La Fiscalía solicitó al tribunal extender por un año la medida de aseguramiento contra Carlos Ramón González, exasesor presidencial que huyó a Nicaragua donde recibe asilo político. La solicitud se presentó el 10 de junio argumentando que González elude la justicia y que comparecencias virtuales no garantizan su control efectivo. El exfuncionario es acusado de liderar un esquema de sobornos en la Ungrd que habría movido más de 74 mil millones de pesos para favorecer reformas del gobierno en el Congreso.
Carlos Ramón González, quien fue uno de los hombres de confianza del presidente Gustavo Petro en la Casa de Nariño, sigue fuera del alcance de la justicia colombiana. El exfuncionario permanece resguardado en Nicaragua bajo protección de asilo político, lo que ha obligado a la Fiscalía a tomar medidas para evitar que su caso se diluya en el tiempo.
Durante una audiencia virtual el pasado 10 de junio, la fiscal María Cristina Patiño presentó formalmente una solicitud ante el magistrado Fabio David Bernal Suárez: extender por un año más la medida de aseguramiento en contra de González. La Fiscalía considera que existe una clara "falta de voluntad" de su parte para comparecer ante los tribunales y garantizar su sometimiento al proceso penal. Patiño pidió directamente al Tribunal Superior de Bogotá "que extienda por un año más la medida de aseguramiento intramural contra Carlos Ramón González", calificándolo como prófugo debido a una conducta procesal que no asegura su comparecencia efectiva.
Un obstáculo complicado se suma al caso: Interpol ya no tiene una alerta internacional vigente contra él. La Fiscalía explicó que el 3 de abril solicitó una nueva circular roja de Interpol, pero la organización respondió el 7 de abril que González había pedido "el retiro de la circular roja" y que la Secretaría General "procedería a su eliminación". En otras palabras, actualmente no existe ninguna alerta internacional de captura contra el exfuncionario.
La fiscal Patiño cuestionó con dureza que González participe en las audiencias por vía virtual. Señaló que "no basta con asistir virtualmente a las audiencias", pues esto no implica control efectivo del Estado.
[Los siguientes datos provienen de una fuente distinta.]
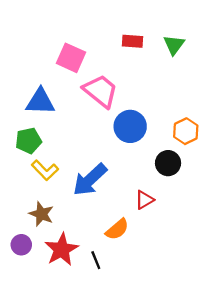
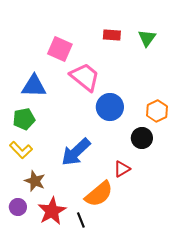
yellow L-shape: (45, 170) -> (21, 150), moved
orange semicircle: (117, 229) -> (99, 194), size x1.4

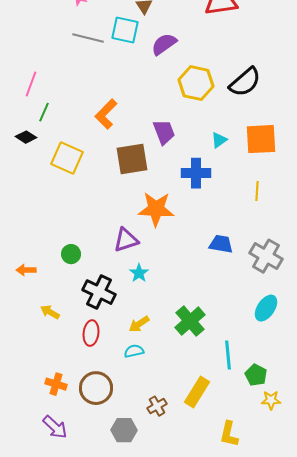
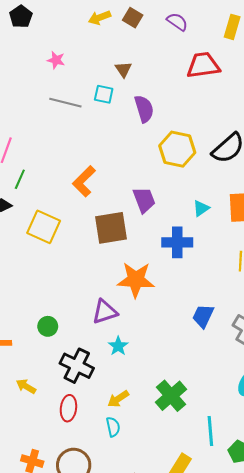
cyan square: (125, 30) -> (104, 94), size x0.7
purple semicircle: (164, 44) -> (144, 109), turned 108
blue trapezoid: (221, 244) -> (203, 316), turned -75
cyan semicircle: (134, 351) -> (113, 427), turned 90

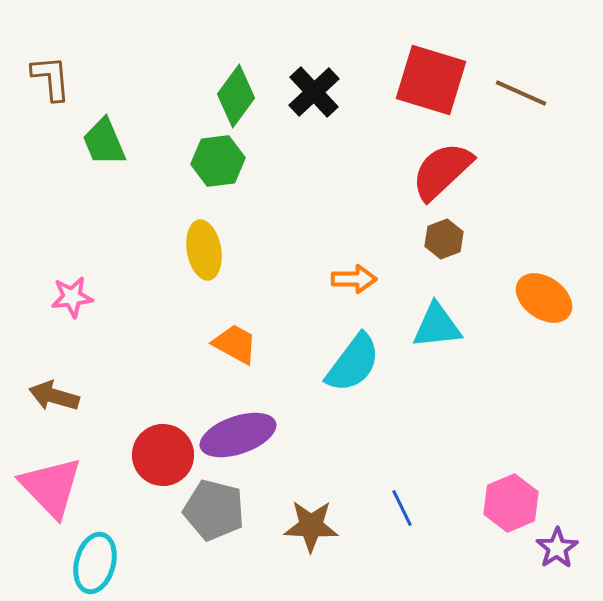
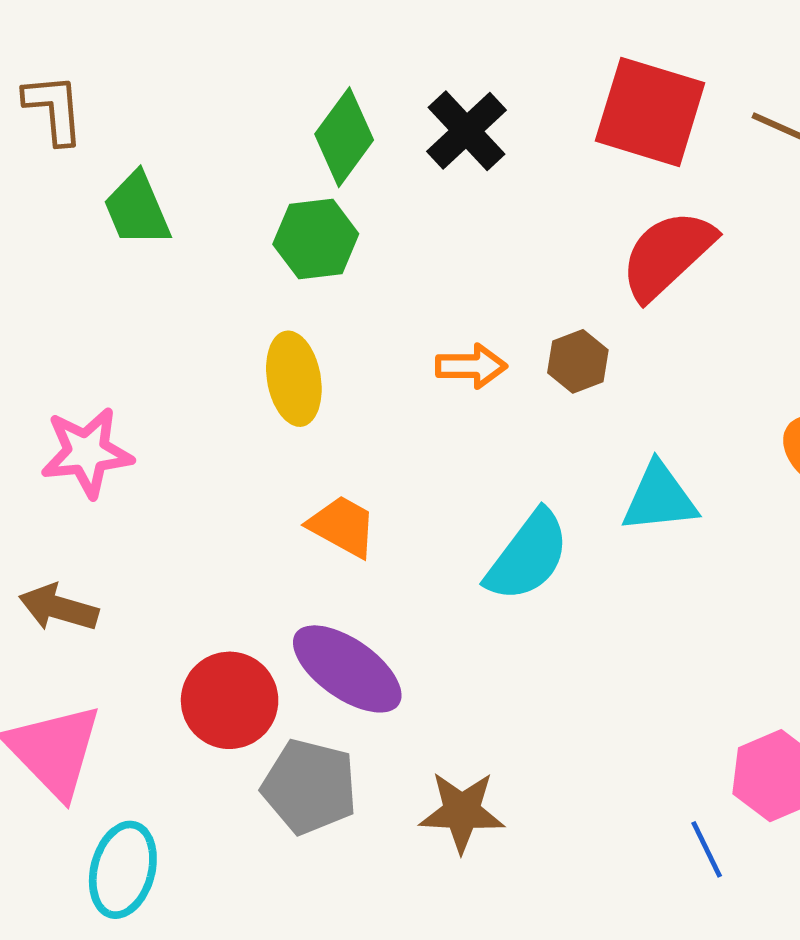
brown hexagon: (444, 239) -> (578, 361), moved
orange arrow: (354, 279) -> (471, 366), moved
pink star: (72, 297) -> (87, 452), size x1.4
purple ellipse: (238, 435) -> (347, 669), turned 54
blue line: (402, 508) -> (707, 849), moved

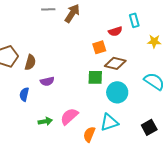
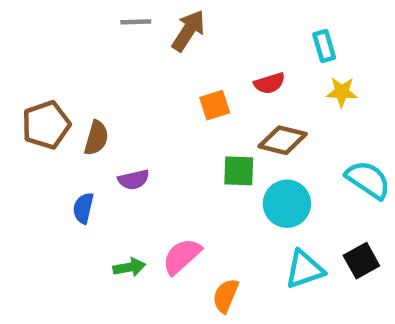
red semicircle: (115, 31) -> (269, 83), moved
yellow star: (154, 41) -> (342, 92), moved
orange square: (99, 47) -> (215, 105), moved
cyan triangle: (109, 122) -> (304, 269), moved
black square: (149, 127) -> (361, 261), moved

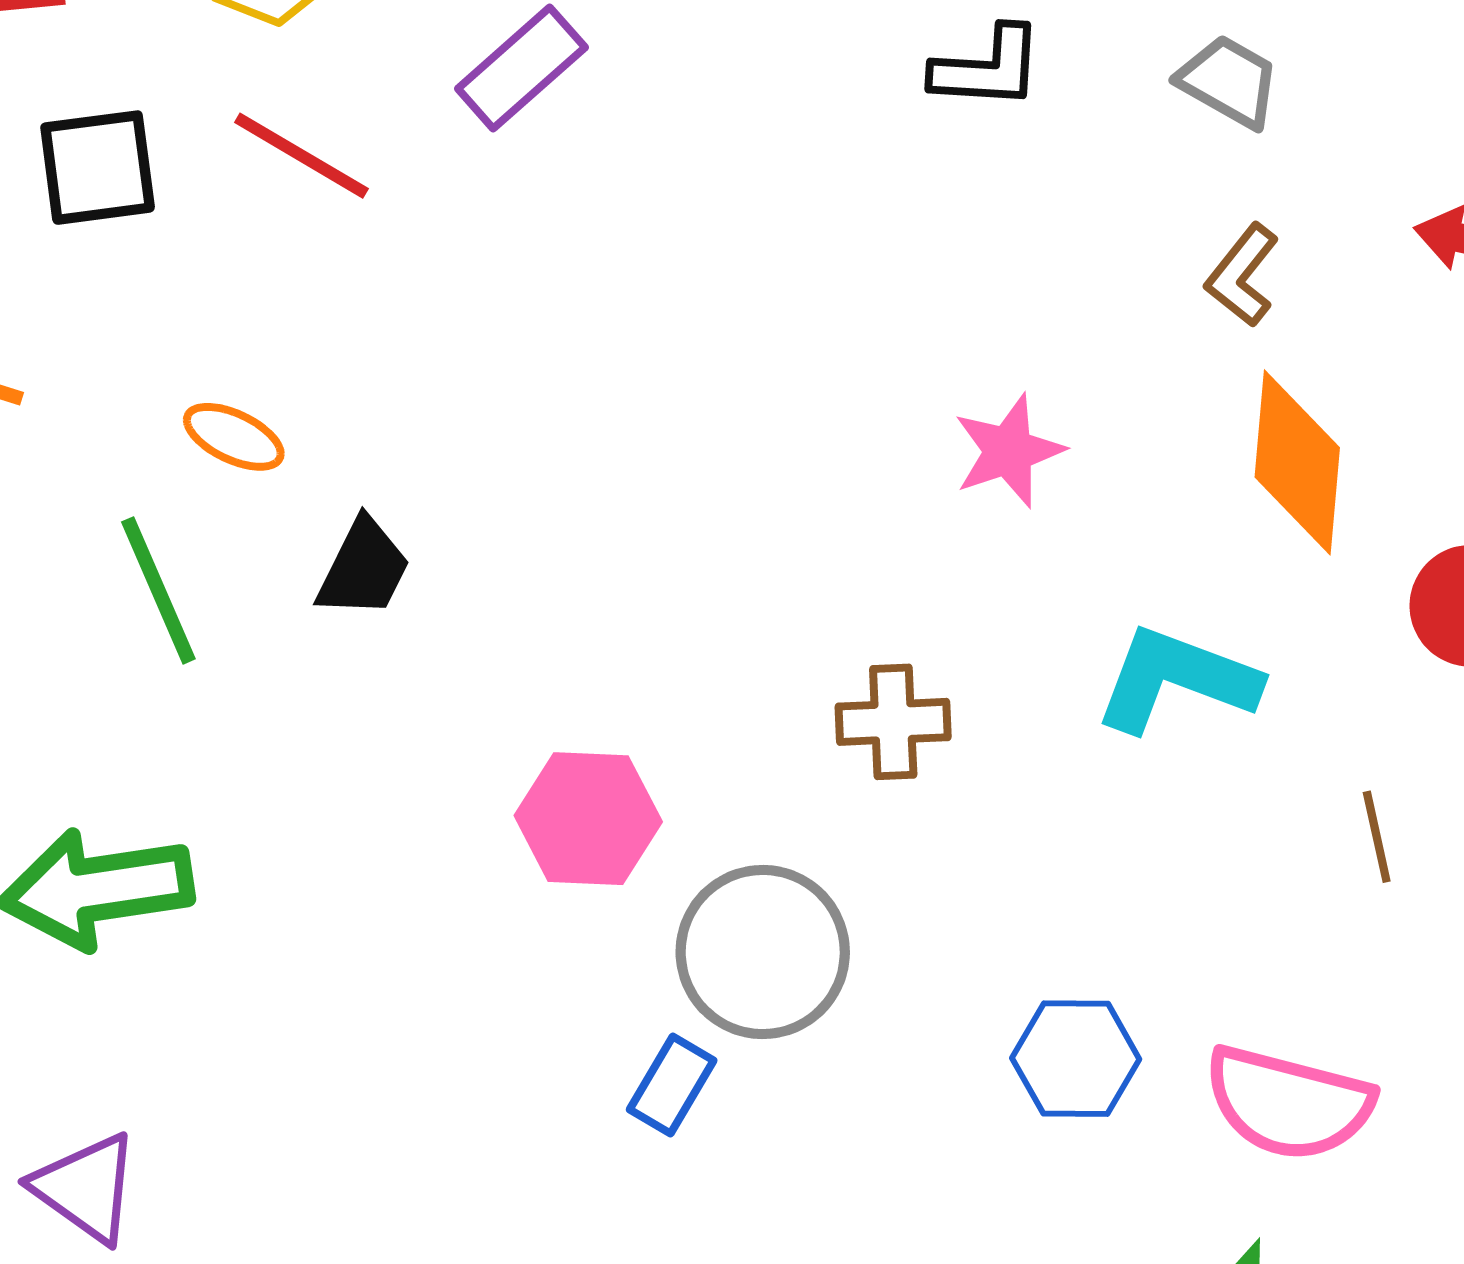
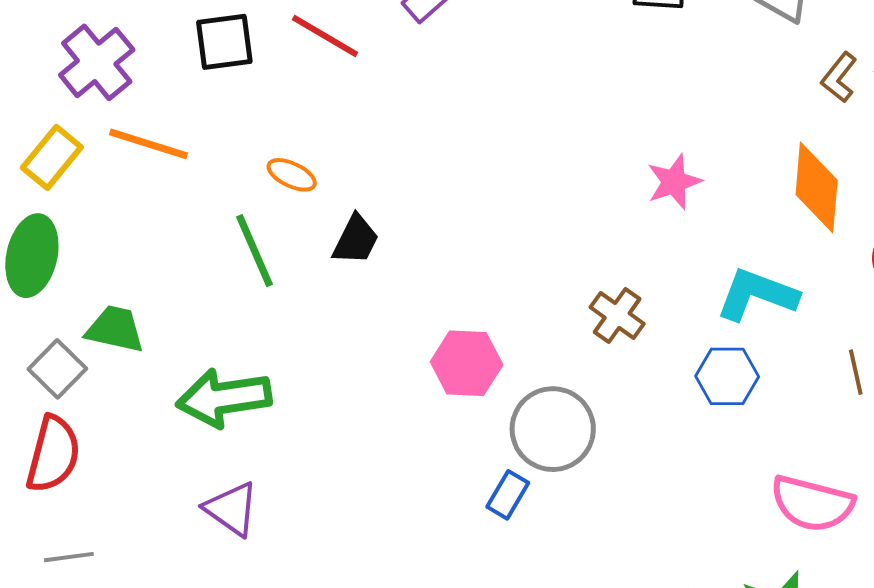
brown L-shape: (1242, 275) -> (839, 77), moved
brown cross: (893, 722) -> (617, 316), turned 38
blue hexagon: (1076, 1059) -> (727, 376), moved
purple triangle: (86, 1188) -> (232, 509), moved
Advirtió que la comparecencia procesal requiere "el deber del Estado de poder ejercer control físico, incluso coercitivo si las circunstancias lo exigen", algo que en este caso "hoy no es posible". También argumentó que "la virtualidad no puede convertirse en un obstáculo para la protección de la comunidad", ni permitir que González "siga evadiendo su responsabilidad".
Las acusaciones contra González arrancan en septiembre de 2023 y se remontan a su rol como director del Dapre (Departamento Administrativo de la Presidencia). Según testimonios de exdirectivos de la Ungrd, habría sido el presunto articulador de un esquema de sobornos para asegurar el avance de reformas del gobierno en el Congreso. La Fiscalía señala que González presuntamente ordenó la entrega de 70 mil millones de pesos en contratos y 4 mil millones en efectivo a los expresidentes del Senado, Iván Name, y de la Cámara, Andrés Calle. Para el ente acusador, González "sabía que desplegar los comportamientos advertidos en el entramado de corrupción de gestión del Riesgo era indebido".
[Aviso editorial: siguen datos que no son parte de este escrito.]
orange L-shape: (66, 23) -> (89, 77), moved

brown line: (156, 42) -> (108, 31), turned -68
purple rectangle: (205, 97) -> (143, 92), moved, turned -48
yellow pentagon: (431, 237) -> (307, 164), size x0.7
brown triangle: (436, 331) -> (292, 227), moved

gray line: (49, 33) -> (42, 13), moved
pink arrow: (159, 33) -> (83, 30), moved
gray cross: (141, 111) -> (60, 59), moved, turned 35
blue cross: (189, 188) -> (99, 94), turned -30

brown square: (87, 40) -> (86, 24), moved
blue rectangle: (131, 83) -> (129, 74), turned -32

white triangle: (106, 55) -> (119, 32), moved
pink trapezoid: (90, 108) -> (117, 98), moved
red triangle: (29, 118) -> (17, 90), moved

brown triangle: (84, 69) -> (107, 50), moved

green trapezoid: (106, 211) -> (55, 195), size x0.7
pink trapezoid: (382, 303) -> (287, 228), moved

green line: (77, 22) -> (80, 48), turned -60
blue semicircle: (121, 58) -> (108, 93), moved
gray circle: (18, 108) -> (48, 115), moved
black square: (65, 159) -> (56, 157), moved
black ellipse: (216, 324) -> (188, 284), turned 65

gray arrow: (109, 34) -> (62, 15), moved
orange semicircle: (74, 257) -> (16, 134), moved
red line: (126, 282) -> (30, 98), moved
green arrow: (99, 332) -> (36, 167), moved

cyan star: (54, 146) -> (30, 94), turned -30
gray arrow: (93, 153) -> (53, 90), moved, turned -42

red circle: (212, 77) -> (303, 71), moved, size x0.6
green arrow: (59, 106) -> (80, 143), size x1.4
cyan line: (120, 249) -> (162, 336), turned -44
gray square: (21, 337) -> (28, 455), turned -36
El punto de quiebre llegó en julio de 2025, cuando se decretó su medida de aseguramiento. Pero para ese momento, González ya estaba fuera de Colombia. Labores de inteligencia lo ubicaron en Managua, Nicaragua, rastreando su conexión a las audiencias virtuales. El gobierno de Daniel Ortega le otorgó asilo político. González argumentó una "persecución política, judicial y mediática impulsada por la extrema derecha colombiana", mientras su defensa sostiene que las acusaciones son "calumnias sin fundamento" y responden a un "montaje judicial".
La Fiscalía rechaza estas argumentaciones como una estrategia para impedir su "detención y sometimiento al cumplimiento de la decisión judicial". Con la medida de aseguramiento vigente próxima a vencer el 2 de julio de 2026, el ente acusador busca su prórroga para que el proceso por lavado de activos, cohecho y peculado no pierda continuidad. El magistrado Fabio David Bernal Suárez anunciará el 24 de junio su decisión, un momento clave en un caso que sigue marcando el pulso político y judicial colombiano.